§ **Exercise**
Filter the entries below, keeping every line that has the word "vehicles".

= Beginning of Section =

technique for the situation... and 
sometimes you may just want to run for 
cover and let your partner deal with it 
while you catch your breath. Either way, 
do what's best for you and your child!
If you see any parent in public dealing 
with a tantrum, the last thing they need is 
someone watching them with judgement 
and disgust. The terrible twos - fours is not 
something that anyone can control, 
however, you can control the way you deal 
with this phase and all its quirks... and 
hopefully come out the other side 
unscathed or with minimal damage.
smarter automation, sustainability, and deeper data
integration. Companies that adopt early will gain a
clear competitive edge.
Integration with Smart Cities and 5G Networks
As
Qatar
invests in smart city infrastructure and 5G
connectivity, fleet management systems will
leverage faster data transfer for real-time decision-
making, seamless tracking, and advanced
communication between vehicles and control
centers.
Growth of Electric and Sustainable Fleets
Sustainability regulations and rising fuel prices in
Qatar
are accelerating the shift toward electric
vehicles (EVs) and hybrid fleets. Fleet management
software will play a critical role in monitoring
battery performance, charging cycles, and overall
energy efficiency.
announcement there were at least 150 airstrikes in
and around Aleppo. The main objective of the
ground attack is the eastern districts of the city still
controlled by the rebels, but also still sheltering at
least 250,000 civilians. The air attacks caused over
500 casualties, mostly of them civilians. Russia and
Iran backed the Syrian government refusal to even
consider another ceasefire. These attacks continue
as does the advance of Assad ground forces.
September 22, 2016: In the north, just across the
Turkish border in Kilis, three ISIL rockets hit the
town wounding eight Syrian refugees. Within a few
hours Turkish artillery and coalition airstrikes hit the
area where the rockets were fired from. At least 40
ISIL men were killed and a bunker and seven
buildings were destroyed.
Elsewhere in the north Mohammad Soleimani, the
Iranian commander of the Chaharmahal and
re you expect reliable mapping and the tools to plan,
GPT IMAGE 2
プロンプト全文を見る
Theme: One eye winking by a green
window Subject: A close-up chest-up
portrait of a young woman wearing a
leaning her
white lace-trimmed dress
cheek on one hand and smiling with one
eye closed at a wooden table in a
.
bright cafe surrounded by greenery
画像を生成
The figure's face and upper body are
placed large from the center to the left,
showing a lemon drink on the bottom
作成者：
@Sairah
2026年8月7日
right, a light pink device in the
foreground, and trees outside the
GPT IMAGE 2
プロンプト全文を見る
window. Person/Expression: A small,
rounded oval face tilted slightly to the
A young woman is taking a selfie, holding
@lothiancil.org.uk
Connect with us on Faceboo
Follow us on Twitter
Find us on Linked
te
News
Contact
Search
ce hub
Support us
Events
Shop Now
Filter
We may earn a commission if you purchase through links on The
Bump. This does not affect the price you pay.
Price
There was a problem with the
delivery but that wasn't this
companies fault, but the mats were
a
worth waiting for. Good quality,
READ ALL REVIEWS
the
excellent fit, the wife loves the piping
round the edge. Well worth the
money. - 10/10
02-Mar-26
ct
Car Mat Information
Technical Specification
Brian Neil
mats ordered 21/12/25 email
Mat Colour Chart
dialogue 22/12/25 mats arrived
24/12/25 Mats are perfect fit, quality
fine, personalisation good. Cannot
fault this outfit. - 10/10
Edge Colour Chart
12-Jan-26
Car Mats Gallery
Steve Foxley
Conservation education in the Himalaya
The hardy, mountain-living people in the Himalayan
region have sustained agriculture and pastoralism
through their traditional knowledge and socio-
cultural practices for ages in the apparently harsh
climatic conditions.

= End of Section =

§ **Written solution**
communication between vehicles and control
vehicles (EVs) and hybrid fleets. Fleet management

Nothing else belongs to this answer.